• **Task requirements**
Whenever the string "Отдел" turns up in a line below, that line should be copied.
══ Input data
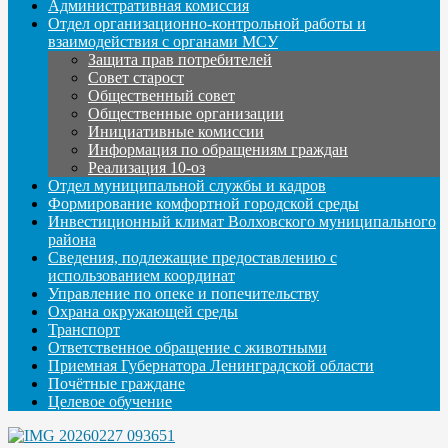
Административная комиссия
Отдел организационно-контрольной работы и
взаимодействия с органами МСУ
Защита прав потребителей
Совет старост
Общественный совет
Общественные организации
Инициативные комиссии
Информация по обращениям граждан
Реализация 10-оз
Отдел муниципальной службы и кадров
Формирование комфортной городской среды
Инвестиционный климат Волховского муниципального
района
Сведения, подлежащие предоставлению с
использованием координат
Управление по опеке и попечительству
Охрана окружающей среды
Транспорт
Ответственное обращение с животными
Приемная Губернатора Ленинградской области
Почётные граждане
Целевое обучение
════
• **Completed task**
Отдел организационно-контрольной работы и
Отдел муниципальной службы и кадров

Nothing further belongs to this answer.